PHILADELPHIA (KYW Newsradio) — A mutant walrus, a blackberry plant, and talking bacteria walk into a room…for a community meeting.
This is the premise of “Other Orbits,” an installation play by Philadelphia queer theater collective, Applied Mechanics.
“The piece takes place on a distant planet, where a group of aliens and mutants, and talking plants and sentient technologies, that have descended from a long ago human colony, are having their, like, annual meeting,” says director Rebecca Wright. “Kind of like a student council meeting, but for a whole planet.”
The meeting is an attempt for a diverse group of beings to solve their society’s problems together, in a way that benefits everyone.
“The play is really asking, like, what can we do in a group?” Wright says. “How possible is it to operate in a collective? What are the limitations of that? … How can we transform together? And how can we connect across our differences?”
The interactive performance allows audiences to consider how this group of aliens reflects our own society, while moving through different scenes happening at the same time.
“You're invited to inhabit this world,” says Wright. “The characters will sometimes talk to you as if you're a member of that world. But you also are a witness in that world.”
Some may choose to simply sit and watch the meeting, but you could also journey through what Wright calls a “hall of nations” to learn about different alien traditions, like a dance that you can learn from a mushroom-walrus-mutant.

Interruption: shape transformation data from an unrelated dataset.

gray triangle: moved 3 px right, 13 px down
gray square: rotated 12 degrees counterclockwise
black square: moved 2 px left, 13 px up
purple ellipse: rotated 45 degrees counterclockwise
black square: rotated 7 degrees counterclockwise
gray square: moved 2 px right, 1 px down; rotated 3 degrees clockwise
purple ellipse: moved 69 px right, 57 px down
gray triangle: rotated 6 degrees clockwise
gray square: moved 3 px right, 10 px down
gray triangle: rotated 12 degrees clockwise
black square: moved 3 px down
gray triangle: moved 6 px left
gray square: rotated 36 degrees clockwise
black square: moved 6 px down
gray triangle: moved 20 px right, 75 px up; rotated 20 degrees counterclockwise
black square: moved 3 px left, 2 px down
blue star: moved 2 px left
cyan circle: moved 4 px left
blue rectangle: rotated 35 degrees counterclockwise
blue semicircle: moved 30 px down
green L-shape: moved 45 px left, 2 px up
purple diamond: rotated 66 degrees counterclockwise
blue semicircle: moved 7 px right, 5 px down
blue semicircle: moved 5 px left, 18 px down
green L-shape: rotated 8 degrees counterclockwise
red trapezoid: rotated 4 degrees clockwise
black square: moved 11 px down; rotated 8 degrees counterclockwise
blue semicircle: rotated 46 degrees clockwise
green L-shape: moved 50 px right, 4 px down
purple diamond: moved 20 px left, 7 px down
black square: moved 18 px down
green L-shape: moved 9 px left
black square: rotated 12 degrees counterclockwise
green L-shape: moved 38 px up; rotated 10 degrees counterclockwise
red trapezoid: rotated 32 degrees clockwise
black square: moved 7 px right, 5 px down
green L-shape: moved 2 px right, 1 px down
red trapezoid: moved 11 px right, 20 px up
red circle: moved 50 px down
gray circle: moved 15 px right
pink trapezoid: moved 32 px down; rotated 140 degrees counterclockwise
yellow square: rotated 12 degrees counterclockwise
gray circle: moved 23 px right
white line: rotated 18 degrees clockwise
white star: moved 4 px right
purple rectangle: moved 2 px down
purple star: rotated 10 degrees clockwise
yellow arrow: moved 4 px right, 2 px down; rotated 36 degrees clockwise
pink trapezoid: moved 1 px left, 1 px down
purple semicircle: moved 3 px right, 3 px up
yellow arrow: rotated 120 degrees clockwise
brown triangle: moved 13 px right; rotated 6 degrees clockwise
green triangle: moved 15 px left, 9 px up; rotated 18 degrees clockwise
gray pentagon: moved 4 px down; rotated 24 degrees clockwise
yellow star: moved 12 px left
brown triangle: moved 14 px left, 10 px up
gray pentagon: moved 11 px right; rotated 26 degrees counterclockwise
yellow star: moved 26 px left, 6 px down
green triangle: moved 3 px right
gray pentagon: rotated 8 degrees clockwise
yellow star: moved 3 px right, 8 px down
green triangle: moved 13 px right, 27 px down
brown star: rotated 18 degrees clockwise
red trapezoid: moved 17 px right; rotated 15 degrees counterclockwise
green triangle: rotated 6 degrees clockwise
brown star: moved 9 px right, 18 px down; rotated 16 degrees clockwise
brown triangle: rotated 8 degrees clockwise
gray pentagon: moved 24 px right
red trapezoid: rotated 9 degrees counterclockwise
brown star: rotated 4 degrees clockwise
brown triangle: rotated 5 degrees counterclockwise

This play is the final piece in a multimedia series that Applied Mechanics has released online and by mail. The characters of “Other Orbits” have made an album of music, radio broadcasts, an activity packet, a time capsule, and an episode of reality TV, among other things.
Wright says part of the goal is to make this story more accessible.
“If you're not able to…listen to a play in a room where there are lots of things going on, maybe you can listen to the album on your headphones,” she says. “Maybe you can have the time capsule, which is kind of a piece of mail art, delivered to your home, and you can have a tabletop play of your own.”
The venue for the live show, Standby Stages in Kensington, has wheelchair access and parking on site, and a recording of the performance will also be released in the fall for those who are unable to participate in person.
The play runs from July 9-22. More information, tickets, and all of the previous episodes are available on Applied Mechanics’ website.